Intertwined with the exterior, the interior awakens the senses; one can’t be in the house without knowing what kind of day it is. The living spaces at the existing house are contained and elicit purposeful repose. They allow for moments of settlement before moving into the kitchen, where modern touches start weaving into the existing house. Finding places to display objects around and within the utility of rooms, Deaver emphasizes the importance of this effort to the project: “Where art belongs, life belongs.” The clients’ various paintings and collections are highlighted against the restrained white walls.

The dining room is the soul of the house, neatly tucked against the existing house and sheathed in frameless glazing. The surrounding landscape directly engages the edges of the room like a full-bleed image. It is a counterweight to the other living spaces that are about looking within and being embraced. Large double sliders connect to the outdoor living at the backyard as the master addition stretches off to the side.

Stepping down into the recumbent addition of the master suite is a reminder that this is backstage of the house. The large master closet is clad in old-growth pine shiplap reclaimed from the demolition work in the original house. It serves as a buffer between the bedroom and the living spaces and forces one to move around it in an intentional manner — an appropriate device that speaks to the private character of the master suite. Borrowing a term from F1 racing, Deaver describes this element as a “chicane” — an artificial obstacle that is strategically placed to slow traffic down. The master bath is placed at one end of the master suite. The generosity of daylight and soft materials betray its compact size and efficiency.

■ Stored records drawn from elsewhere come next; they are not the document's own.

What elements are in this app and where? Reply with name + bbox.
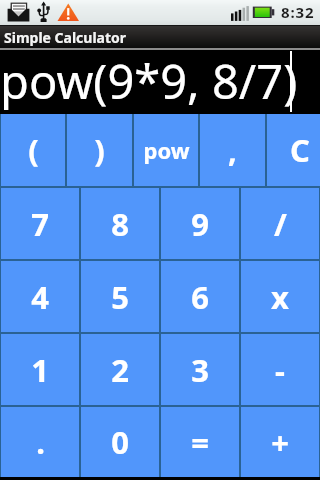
button[interactable]: - (241, 334, 319, 405)
button[interactable]: 6 (161, 261, 239, 332)
staticText: + (271, 421, 289, 463)
button[interactable]: 1 (1, 334, 79, 405)
button[interactable]: x (241, 261, 319, 332)
staticText: C (290, 129, 310, 171)
button[interactable]: ) (67, 114, 132, 186)
staticText: / (274, 203, 287, 245)
staticText: 8:32 (281, 2, 315, 22)
button[interactable]: 5 (81, 261, 159, 332)
staticText: - (275, 349, 285, 391)
staticText: pow (143, 135, 190, 165)
staticText: x (271, 276, 289, 318)
staticText: 8 (111, 203, 129, 245)
button[interactable]: C (267, 114, 320, 186)
staticText: pow(9*9, 8/7) (0, 49, 298, 113)
button[interactable]: , (200, 114, 265, 186)
staticText: ) (94, 129, 105, 171)
staticText: . (36, 421, 45, 463)
staticText: , (228, 129, 237, 171)
staticText: 3 (191, 349, 209, 391)
staticText: 7 (31, 203, 49, 245)
button[interactable]: 8 (81, 188, 159, 259)
button[interactable]: 0 (81, 407, 159, 477)
staticText: Simple Calculator (4, 28, 127, 47)
button[interactable]: = (161, 407, 239, 477)
staticText: = (191, 421, 209, 463)
button[interactable]: ( (1, 114, 65, 186)
staticText: 5 (111, 276, 129, 318)
staticText: 0 (111, 421, 129, 463)
button[interactable]: / (241, 188, 319, 259)
staticText: 1 (31, 349, 49, 391)
button[interactable]: . (1, 407, 79, 477)
button[interactable]: 3 (161, 334, 239, 405)
button[interactable]: 4 (1, 261, 79, 332)
staticText: ( (28, 129, 39, 171)
button[interactable]: 9 (161, 188, 239, 259)
button[interactable]: pow (134, 114, 198, 186)
button[interactable]: + (241, 407, 319, 477)
button[interactable]: 7 (1, 188, 79, 259)
staticText: 6 (191, 276, 209, 318)
staticText: 9 (191, 203, 209, 245)
staticText: 4 (31, 276, 49, 318)
staticText: 2 (111, 349, 129, 391)
button[interactable]: 2 (81, 334, 159, 405)
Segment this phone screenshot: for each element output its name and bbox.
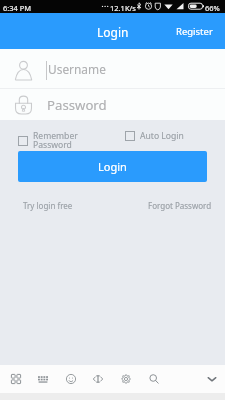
button[interactable]: Login [87,19,139,45]
button[interactable]: Username [0,49,225,88]
staticText: Forgot Password [148,200,212,211]
button[interactable]: Register [166,19,225,44]
staticText: 6:34 PM [3,3,32,13]
button[interactable]: Settings [113,367,139,391]
staticText: Register [176,25,213,38]
button[interactable]: Login [18,151,207,182]
staticText: Password [47,96,107,114]
staticText: Login [98,159,127,174]
staticText: Username [48,61,106,77]
button[interactable]: Apps [3,367,29,391]
button[interactable]: Auto Login [121,127,188,145]
staticText: 12.1K/s [110,3,136,13]
button[interactable]: Emoji [58,367,84,391]
button[interactable]: Hide keyboard [199,367,225,391]
button[interactable]: Password [0,89,225,120]
button[interactable]: Try login free [18,196,78,215]
staticText: 66% [205,3,220,13]
button[interactable]: Search [141,367,167,391]
button[interactable]: Clipboard [85,367,111,391]
button[interactable]: Keyboard [30,367,56,391]
staticText: Try login free [23,200,73,211]
staticText: Login [97,24,129,40]
button[interactable]: Remember Password [14,127,82,154]
staticText: Auto Login [140,130,184,142]
staticText: Remember Password [33,130,78,151]
button[interactable]: Forgot Password [143,196,219,215]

The form that would give shape to the addition stands on its own as a modern expression. Deaver, however, was not simply seeking a generic modern addition. He was not looking for a piece that could be simply attached to any house; rather, he was looking for a companion shape. “Like dance partners, there is a trusting of the two together,” he states. “They are a couple.” On that delicate footing, the addition not only belongs distinctly to that house and that site, but also fosters a relationship of equity between the old and new. It is sensitive without being compromising; it is individualistic without being domineering.

Stephanie and George knew Deaver was not a “grand schemer,” but rather an architect who relies on small, powerful moves. Explaining the ultimate balancing act of it all, Deaver says: “The clients want a house, but what I want is architecture. They want familiarity and comfort, but for me — I want exploration, a sense of newness.” Deaver artfully finds that center of mass through careful deliberation and evenhandedness, and with a deep respect for all that is there.

Chris Cobb, AIA, is an architect in Austin.